Two sisters — one newly smitten with a handsome Italian, the other quietly hung up on a past holiday fling — realize they have their hearts set on the same guy in “Walking on Sunshine,” a high-energy jukebox musical from “StreetDance” directors Max Giwa and Dania Pasquini that’s as shamelessly unoriginal as it is guiltlessly entertaining. But why shouldn’t a pic whose soundtrack consists entirely of ’80s pop hits be allowed to recycle tricks that have worked for everyone from Jane Austen to Abba? Featuring British chantoosie Leona Lewis’ bubble-gum acting debut, “Sunshine” (which opens Friday in the U.K.) should brighten up the Euro box office this summer.
How many times have you heard such catchy ’80s chart-toppers as Roxette’s “It Must Have Been Love” and the Bangles’ “Eternal Flame,” but have you ever really listened to the lyrics? As vapid and overproduced as much of the decade’s music undoubtedly was, there’s genuine poetry between the lines, and screenwriter Joshua St Johnston has dedicated himself to reverse-engineering a “Mamma Mia!”-like romantic comedy plot from songs an entire generation knows so well, they’ll be hard-pressed to avoid chiming in.
Amid a playlist that takes Cyndi Lauper and Whitney Houston at their word, Billy Idol’s “White Wedding” must have been the starting point, considering that this colorful destination romance is all buildup to a big decision at the altar. With its perfect-fit “hey little sister” lyrics, the song sets up a sororal love triangle in which it’s anyone’s guess who will end up hitched to fab-abbed Raf (Giulio Berruti): Will he choose impulsive, “in love with love” Maddie (Annabel Scholey) or the more cautious Taylor (Hannah Arterton), who has learned much from Maddie’s mistakes?

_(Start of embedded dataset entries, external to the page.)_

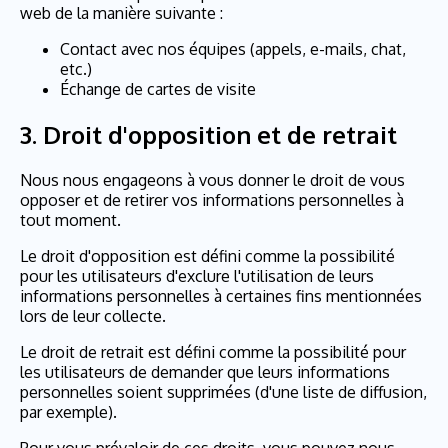
web de la manière suivante :
Contact avec nos équipes (appels, e-mails, chat,
etc.)
Échange de cartes de visite
3.
Droit d'opposition et de retrait
Nous nous engageons à vous donner le droit de vous
opposer et de retirer vos informations personnelles à
tout moment.
Le droit d'opposition est défini comme la possibilité
pour les utilisateurs d'exclure l'utilisation de leurs
informations personnelles à certaines fins mentionnées
lors de leur collecte.
Le droit de retrait est défini comme la possibilité pour
les utilisateurs de demander que leurs informations
personnelles soient supprimées (d'une liste de diffusion,
par exemple).
Pour vous prévaloir de ces droits, vous pouvez nous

The tuner opens with a playful Disney Channel-like cover of Madonna’s “Holiday,” launching a fully choreographed flash mob in the airport to greet Taylor’s arrival in Puglia. Located in the heel of Italy’s boot, just a Vespa ride from the La Tomatina festival, this beautiful Mediterranean getaway seems an ideal spot for Maddie to “mantox” (flushing her ex out of her system) and soak up some sun (her skin looks fluorescent orange compared with that of her pasty British sis).

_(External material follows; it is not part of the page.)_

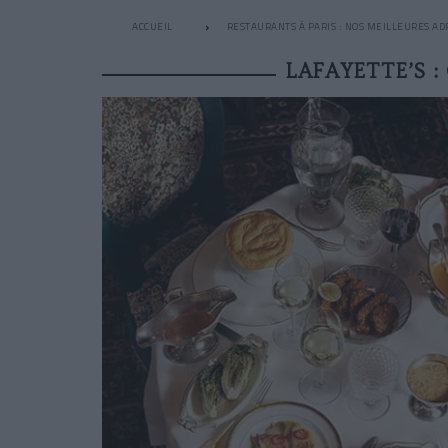
ACCUEIL
RESTAURANTS À PARIS : NOS MEILLEURES AD
LAFAYETTE’S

Taylor knows Puglia from a visit three years earlier, during which she met her dream guy, Raf, whose bronzed bod and ocean-blue eyes are all the qualification we need to consider him a keeper. Unfortunately for her, Taylor didn’t keep him at the time, breaking Raf’s heart when she went back to England to finish school. Now, it might be too late, since Maddie has scooped him up for herself, unaware that Raf and her sister have history together — a point that Taylor, playing close to the melodrama manual, decides should best be kept secret.

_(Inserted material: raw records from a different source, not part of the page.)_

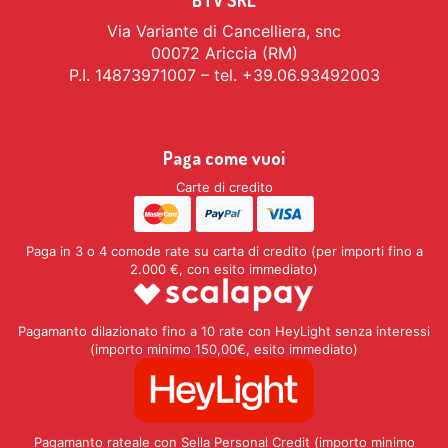
BTV SRL
Via Variante di Cancelliera, snc
00072 Ariccia (RM)
P.I. 14873971007 – tel. +39.06.93492003
Paga come vuoi
Carte di credito
Paga in 3 o 4 comode rate su carta di credito (per importi fino a
2.000 €, con esito immediato)
Pagamanto dilazionato fino a 10 rate con HeyLight senza interessi
(importo minimo 150,00€, esito immediato)
Pagamanto rateale con Sella Personal Credit (importo minimo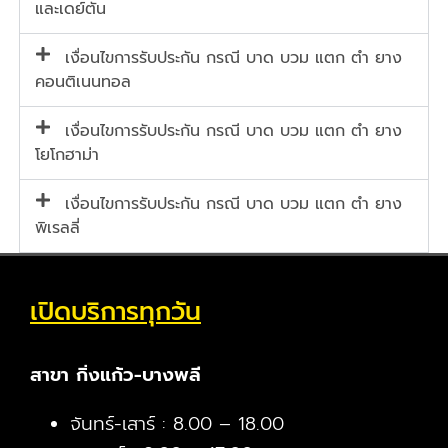
และเดย์ตัน
เงื่อนไขการรับประกัน กรณี บาด บวม แตก ตำ ยาง
คอนติเนนทอล
เงื่อนไขการรับประกัน กรณี บาด บวม แตก ตำ ยาง
โยโกฮาม่า
เงื่อนไขการรับประกัน กรณี บาด บวม แตก ตำ ยาง
พิเรลลี่
เปิดบริการทุกวัน
สาขา กิ่งแก้ว-บางพลี
จันทร์-เสาร์ : 8.00 – 18.00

This makes things especially hard for their mutual friends, a group that includes a softball supporting part for Lewis (a welcome splash of color in this white-bread ensemble) and several other side characters, playing cartoonishly one-dimensional variations on fat (Danny Kirane), horny (Katy Brand) and gratuitously handsome (Giulio Corso). Much of “Sunshine” takes place either poolside or at the beach, providing ample excuse for slow-motion shirtlessness. In a tuner geared toward predominately female auds, it’s not at all uncommon for the camera to follow whichever stud happens to be exiting the scene, leaving the lady characters to discuss less interesting things in the foreground while the just-departed eye-candy goes for a swim.
Sure, this is broad, mollycoddling entertainment of the sort few dare attempt in the irony-tainted U.S., where the pic stands a better chance than “StreetDance” of getting a decent release, but it’s done with enough finesse by Max and Dania (as the helming duo is credited onscreen) that auds will feel motivated to play along. Such stories are typically pretty easy to predict from the beginning, especially when Maddie’s ex (Greg Wise, looking especially unctuous with his triangle-shaped soul patch) turns up trying to win her back with fun, sexually charged covers of “Don’t You Want Me” and “Faith.” Still, this one keeps you guessing, with half the fun being a question of which retro hit the cast will unearth next.
Of the ensemble, all but Berruti sound great singing. In his case, the thick Italian accent gets in the way, suggesting how a karaoke session with Roberto Benigni might sound. And it’s a shame the producers didn’t manage to convince Gemma Arterton — real-life big sis to relative newcomer Hannah — to play Maddie. Though undeniably gorgeous, Scholey draws from a rather limited repertoire of cutesy facial expressions, clearly nicked from the Keira Knightley playbook. Besides, it would be fun to watch real sisters compete for the honor of waxing Raf’s washboard stomach.